Cette liste des interdits se dessina quelques instants dans l’esprit de miss Suzanne et lui suggéra un objet sans grand lustre.

« Serait-ce un volume de la collection Tauchnitz ?

– Ce qui comptait, ce n’était pas l’objet lui-même, c’était l’intention, précisa la cadette en contemplant toujours les tremblantes étoiles.

– Mais était-ce un Tauchnitz ? » insista son amie.

À la fin, sans répondre, la plus jeune abaissa ses regards vers la terre et ensemble elles regagnèrent la maison.

« En tout cas, maintenant, il est tranquille, constata-t-elle.

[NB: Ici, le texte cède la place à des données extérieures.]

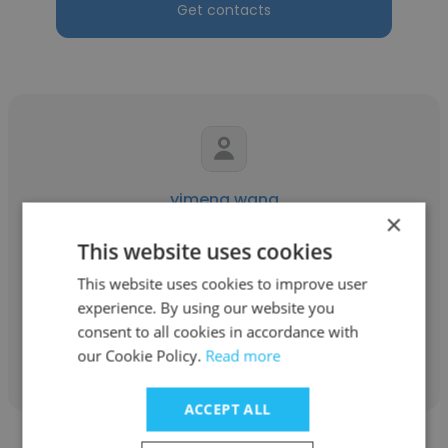
Get contacts
yimeng wang
×
Tianli Co
This website uses cookies
Marketing
This website uses cookies to improve user
experience. By using our website you
consent to all cookies in accordance with
Get contacts
our Cookie Policy.
Read more
ACCEPT ALL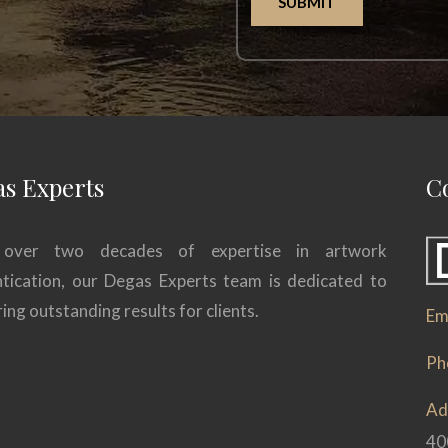
SUBMIT
s Experts
C
over two decades of expertise in artwork
tication, our Degas Experts team is dedicated to
ring outstanding results for clients.
Ema
Ph
Ad
40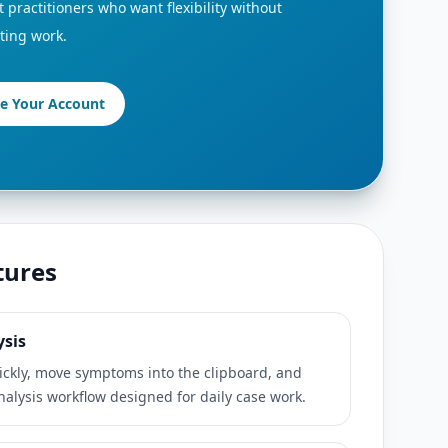
 practitioners who want flexibility without
ting work.
te Your Account
tures
ysis
ickly, move symptoms into the clipboard, and
analysis workflow designed for daily case work.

– Oui, murmura avec une certaine tristesse miss Suzanne, il est tranquille et vous, vous avez eu votre semaine à Paris ! »

 

 

 

Henry JAMES, La redevance du spectre

et autres contes, Famot, s. d.

 

Traduit de l’anglais par Andrée Philippe.

 

 

 

 

 

 

 

 

 



1 Tauchnitz était un célèbre éditeur de Leipzig ; il publiait des romans en langue anglaise qui ne pouvaient être introduits en Angleterre à cause de la concurrence ainsi faite aux éditeurs anglais.